Bug #1041
busy cluster test failure: Although job status is marked "Completed", the job did not appear to run and no results are generated
| Status: | Rejected | Start date: | 02/15/2012 | |
|---|---|---|---|---|
| Priority: | High | Due date: | ||
| Assignee: | % Done: | 0% |
||
| Category: | Scheduler | |||
| Target version: | 2.0.0 | |||
| Rank: | Tester: |
Description
It's not clear if this is a scheduler or agent bug. Will assign to Alex for further investigation.
4 large uploads were started in the test cluster, #2 & 3 were failures. details follow...
- One failed legitimately due to a typo.
- One upload was paused during wget and removed before it completed; although it was marked "Completed". Subsequent jobs were marked "Completed", but did not appear to run (how could they? there was no upload to operate on) and no results were generated.
2012-02-14 17:34:18 scheduler [18137] :: JOB[110].wget_agent[18793.griphook]: agent status change: AG_RUNNING -> AG_PAUSED
2012-02-14 17:34:18 scheduler [18137] :: HOST[griphook] load decreased to 4
2012-02-14 17:34:18 scheduler [18137] :: JOB[110]: job status changed: JOB_STARTED => JOB_COMPLETE
2012-02-14 17:34:18 scheduler [18137] :: SIGNALS: received sigchld for pid 18793
2012-02-14 17:34:18 scheduler [18137] :: JOB[110].wget_agent[18793.griphook]: successfully remove from the system
2012-02-14 17:34:18 scheduler [18137] :: JOB[110]: job removed from system - upload 3 was paused, restarted, paused & killed. wget was marked "Completed", even though it was killed (maybe status should be Aborted?). All subsequent jobs were marked "Completed", but did not appear to run and no results were generated.
2012-02-14 17:35:10 scheduler [18137] :: JOB[124].wget_agent[18814.griphook]: agent updated correctly, processed 1 items: 2
2012-02-14 17:35:45 scheduler [18137] :: INTERFACE: received "pause 124"
2012-02-14 17:35:45 scheduler [18137] :: JOB[124]: job status changed: JOB_STARTED => JOB_CLI_PAUSED
2012-02-14 17:35:45 scheduler [18137] :: JOB[124].wget_agent[18814.griphook]: agent status change: AG_RUNNING -> AG_PAUSED
2012-02-14 17:35:45 scheduler [18137] :: HOST[griphook] load decreased to 3
2012-02-14 17:36:08 scheduler [18137] :: INTERFACE: received "restart 124"
2012-02-14 17:36:08 scheduler [18137] :: JOB[124].wget_agent[18814.griphook]: agent status change: AG_PAUSED -> AG_RUNNING
2012-02-14 17:36:08 scheduler [18137] :: HOST[griphook] load increased to 4
2012-02-14 17:36:08 scheduler [18137] :: JOB[124]: job status changed: JOB_CLI_PAUSED => JOB_STARTED
2012-02-14 17:36:08 scheduler [18137] :: JOB[124].wget_agent[18814.griphook]: agent status change: AG_RUNNING -> AG_PAUSED
2012-02-14 17:36:08 scheduler [18137] :: HOST[griphook] load decreased to 3
2012-02-14 17:36:08 scheduler [18137] :: JOB[124]: job status changed: JOB_STARTED => JOB_COMPLETE
2012-02-14 17:36:08 scheduler [18137] :: SIGNALS: received sigchld for pid 18814
2012-02-14 17:36:08 scheduler [18137] :: JOB[124].wget_agent[18814.griphook]: successfully remove from the system
2012-02-14 17:36:08 scheduler [18137] :: JOB[124]: job removed from system - the final upload was not tampered with and wget, unpack, adj2nest all completed. nomos & copyright are currently running.
History
Updated by Alex Norton over 1 year ago
- Status changed from New to In Progress
I still don't know if this is a scheduler or agent bug. In the case of both failed wget agents, when the procedure that caused the failure was copied, they finished correctly.

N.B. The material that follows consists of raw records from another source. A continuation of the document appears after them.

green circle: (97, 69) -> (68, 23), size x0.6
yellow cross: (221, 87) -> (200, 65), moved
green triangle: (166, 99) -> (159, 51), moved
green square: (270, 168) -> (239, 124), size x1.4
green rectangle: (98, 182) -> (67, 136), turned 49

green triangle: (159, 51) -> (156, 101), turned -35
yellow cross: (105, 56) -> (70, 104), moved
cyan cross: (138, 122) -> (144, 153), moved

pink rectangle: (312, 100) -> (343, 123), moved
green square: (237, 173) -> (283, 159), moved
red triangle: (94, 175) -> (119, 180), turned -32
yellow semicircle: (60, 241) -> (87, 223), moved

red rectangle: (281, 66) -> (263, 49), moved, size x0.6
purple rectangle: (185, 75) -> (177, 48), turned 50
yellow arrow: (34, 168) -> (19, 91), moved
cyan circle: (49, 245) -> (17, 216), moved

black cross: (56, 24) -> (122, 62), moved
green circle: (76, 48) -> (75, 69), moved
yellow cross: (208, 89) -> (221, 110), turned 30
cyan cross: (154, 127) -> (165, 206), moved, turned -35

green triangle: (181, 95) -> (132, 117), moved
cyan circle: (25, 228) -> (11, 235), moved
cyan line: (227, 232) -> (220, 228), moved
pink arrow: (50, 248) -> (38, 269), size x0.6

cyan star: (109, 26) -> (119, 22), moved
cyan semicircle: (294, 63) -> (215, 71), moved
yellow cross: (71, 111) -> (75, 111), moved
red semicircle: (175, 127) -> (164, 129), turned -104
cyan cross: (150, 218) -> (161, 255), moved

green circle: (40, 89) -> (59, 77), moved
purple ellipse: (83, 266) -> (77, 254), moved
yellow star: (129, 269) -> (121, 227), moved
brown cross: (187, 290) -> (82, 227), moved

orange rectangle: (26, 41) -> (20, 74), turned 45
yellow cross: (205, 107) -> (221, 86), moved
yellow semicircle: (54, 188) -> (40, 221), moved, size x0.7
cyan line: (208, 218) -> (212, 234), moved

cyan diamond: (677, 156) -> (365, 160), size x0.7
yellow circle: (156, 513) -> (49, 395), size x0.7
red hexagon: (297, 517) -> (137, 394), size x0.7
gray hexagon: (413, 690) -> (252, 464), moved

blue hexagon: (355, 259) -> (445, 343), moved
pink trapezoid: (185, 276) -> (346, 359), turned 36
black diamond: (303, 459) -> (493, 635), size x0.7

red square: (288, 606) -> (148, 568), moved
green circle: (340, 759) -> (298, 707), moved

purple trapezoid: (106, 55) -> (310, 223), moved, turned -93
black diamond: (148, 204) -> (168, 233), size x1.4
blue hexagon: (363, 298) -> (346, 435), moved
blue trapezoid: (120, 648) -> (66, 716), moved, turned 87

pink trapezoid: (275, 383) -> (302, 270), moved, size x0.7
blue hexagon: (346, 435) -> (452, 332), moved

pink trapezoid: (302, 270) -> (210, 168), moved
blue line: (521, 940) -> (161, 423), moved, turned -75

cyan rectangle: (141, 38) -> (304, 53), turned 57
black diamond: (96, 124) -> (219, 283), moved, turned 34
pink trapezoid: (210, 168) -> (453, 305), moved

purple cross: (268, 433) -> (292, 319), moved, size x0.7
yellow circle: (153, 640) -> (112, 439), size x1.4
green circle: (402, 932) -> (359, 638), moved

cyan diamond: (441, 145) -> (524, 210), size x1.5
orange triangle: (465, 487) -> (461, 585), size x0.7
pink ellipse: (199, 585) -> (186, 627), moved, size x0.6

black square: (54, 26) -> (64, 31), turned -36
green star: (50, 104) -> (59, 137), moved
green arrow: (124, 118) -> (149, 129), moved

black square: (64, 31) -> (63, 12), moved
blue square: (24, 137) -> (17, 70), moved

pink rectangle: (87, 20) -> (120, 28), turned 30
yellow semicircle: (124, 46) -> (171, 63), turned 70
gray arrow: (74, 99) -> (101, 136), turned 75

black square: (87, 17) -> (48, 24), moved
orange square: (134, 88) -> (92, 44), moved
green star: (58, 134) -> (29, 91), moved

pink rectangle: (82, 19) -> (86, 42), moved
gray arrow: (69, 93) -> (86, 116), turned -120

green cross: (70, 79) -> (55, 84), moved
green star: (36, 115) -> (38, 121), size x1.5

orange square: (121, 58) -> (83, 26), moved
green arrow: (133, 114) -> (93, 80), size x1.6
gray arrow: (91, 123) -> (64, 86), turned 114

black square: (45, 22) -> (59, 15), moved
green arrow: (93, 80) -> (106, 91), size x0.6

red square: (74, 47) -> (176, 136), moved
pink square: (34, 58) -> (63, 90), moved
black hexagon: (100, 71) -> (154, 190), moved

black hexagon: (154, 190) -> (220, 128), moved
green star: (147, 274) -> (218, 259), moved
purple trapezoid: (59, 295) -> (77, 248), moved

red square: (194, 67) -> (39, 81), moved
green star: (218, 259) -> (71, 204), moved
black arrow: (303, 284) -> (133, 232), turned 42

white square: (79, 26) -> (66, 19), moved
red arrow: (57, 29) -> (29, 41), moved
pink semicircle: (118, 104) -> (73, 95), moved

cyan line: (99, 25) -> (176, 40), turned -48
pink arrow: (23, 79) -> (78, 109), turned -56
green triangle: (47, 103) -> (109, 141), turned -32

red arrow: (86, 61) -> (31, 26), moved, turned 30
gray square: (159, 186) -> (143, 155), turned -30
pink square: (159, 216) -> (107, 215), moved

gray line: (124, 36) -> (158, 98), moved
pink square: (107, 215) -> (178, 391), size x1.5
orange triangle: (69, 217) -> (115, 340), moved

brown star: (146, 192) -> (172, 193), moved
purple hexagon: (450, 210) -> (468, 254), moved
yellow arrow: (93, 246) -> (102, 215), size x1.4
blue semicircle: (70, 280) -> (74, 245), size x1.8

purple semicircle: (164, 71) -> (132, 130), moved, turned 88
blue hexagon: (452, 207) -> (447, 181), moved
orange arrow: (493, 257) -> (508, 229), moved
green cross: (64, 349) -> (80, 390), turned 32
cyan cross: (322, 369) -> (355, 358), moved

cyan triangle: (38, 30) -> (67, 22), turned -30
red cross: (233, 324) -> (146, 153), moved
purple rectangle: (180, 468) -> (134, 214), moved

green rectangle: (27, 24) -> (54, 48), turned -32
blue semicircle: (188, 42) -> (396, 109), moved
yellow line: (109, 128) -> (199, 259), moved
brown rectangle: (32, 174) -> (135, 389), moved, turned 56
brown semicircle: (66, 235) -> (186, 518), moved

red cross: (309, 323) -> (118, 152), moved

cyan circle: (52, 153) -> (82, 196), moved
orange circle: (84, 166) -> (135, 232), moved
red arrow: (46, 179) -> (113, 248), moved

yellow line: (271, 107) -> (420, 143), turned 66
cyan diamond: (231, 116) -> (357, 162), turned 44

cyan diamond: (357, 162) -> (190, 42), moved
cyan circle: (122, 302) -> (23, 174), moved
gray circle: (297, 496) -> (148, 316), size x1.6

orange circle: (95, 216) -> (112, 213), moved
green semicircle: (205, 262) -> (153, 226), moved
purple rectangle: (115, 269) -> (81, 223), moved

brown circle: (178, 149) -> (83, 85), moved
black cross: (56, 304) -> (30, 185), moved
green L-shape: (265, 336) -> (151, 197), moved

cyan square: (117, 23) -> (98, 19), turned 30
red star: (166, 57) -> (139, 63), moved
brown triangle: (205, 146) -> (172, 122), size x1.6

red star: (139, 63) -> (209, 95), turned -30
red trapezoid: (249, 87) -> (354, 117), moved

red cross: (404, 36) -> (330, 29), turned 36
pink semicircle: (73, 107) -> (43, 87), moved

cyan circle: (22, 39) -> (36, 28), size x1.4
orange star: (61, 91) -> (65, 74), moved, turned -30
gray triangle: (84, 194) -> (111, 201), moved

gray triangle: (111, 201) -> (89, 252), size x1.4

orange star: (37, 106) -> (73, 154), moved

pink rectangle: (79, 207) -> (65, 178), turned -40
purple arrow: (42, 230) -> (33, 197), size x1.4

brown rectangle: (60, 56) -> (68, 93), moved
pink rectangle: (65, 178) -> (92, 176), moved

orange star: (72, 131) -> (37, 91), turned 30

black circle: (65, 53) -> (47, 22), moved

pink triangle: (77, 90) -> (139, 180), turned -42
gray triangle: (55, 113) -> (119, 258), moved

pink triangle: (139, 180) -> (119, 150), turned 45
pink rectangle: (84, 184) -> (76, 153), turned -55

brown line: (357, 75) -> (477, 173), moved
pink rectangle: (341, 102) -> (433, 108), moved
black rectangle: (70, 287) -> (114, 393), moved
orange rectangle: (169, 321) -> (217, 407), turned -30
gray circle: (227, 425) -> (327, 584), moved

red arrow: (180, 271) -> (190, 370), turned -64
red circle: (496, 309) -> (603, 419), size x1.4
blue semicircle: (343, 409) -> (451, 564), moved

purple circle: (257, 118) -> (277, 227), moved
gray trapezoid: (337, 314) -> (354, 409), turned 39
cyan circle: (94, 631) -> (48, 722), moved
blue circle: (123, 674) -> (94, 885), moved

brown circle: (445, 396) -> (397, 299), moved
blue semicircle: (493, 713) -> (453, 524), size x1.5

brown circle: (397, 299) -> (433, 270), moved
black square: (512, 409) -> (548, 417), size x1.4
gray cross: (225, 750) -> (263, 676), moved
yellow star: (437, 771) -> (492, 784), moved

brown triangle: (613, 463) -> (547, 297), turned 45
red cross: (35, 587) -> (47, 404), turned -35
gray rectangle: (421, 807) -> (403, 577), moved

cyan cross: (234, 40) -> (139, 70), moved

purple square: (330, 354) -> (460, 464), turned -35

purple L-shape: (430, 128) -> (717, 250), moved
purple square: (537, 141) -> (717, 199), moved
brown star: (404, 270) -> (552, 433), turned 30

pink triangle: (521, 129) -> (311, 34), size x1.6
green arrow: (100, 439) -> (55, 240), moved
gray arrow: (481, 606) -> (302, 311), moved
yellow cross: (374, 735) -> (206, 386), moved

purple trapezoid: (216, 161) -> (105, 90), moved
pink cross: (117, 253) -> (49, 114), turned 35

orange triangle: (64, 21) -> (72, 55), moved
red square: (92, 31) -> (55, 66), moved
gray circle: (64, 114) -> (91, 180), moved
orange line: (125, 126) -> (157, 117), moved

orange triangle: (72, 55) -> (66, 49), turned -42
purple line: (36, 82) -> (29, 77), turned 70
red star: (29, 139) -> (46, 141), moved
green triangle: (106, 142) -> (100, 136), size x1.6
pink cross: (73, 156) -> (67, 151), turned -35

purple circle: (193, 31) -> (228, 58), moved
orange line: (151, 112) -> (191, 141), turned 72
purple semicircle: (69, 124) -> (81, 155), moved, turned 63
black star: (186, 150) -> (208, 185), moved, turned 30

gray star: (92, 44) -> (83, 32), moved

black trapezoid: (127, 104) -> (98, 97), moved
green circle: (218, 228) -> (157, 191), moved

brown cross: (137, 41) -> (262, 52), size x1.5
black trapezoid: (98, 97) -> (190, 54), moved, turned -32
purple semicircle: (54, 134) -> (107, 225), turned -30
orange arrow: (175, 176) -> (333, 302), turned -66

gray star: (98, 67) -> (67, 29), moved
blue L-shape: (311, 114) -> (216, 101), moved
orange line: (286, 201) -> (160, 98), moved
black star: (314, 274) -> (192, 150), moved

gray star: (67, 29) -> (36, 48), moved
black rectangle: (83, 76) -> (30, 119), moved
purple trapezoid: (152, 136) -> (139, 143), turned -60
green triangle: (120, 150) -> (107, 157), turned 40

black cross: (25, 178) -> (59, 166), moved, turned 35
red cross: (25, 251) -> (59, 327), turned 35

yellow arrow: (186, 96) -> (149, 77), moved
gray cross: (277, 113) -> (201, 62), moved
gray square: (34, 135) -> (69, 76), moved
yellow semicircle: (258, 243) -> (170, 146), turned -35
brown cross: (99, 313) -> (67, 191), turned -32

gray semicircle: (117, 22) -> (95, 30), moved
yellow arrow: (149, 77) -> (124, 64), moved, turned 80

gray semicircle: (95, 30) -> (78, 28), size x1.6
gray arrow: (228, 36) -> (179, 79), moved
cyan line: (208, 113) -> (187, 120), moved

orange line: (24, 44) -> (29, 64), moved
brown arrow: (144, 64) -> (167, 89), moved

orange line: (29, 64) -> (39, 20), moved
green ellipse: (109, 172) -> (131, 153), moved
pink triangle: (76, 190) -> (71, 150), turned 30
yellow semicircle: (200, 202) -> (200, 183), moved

Possible causes: * There could be a race condition in the scheduler relating to pausing/killing agents. Until I see this duplicated with another agent other than wget, I'm inclined to believe the cause is something else * Wget could be reporting something incorrectly when it is paused/killed. I don't know if the child process is paused correctly, or if it will run to completion while wget_agent is paused. I see this as more likely since wget seems to be the only agent that this reported on.
Updated by Mary Laser about 1 year ago
- Status changed from In Progress to Rejected
The 2 uploads that failed are related to changing job status and how it is reflected in the UI (as is #795). Bob's rewrite of v2.0 job scheduling will render these issues moot. rejecting.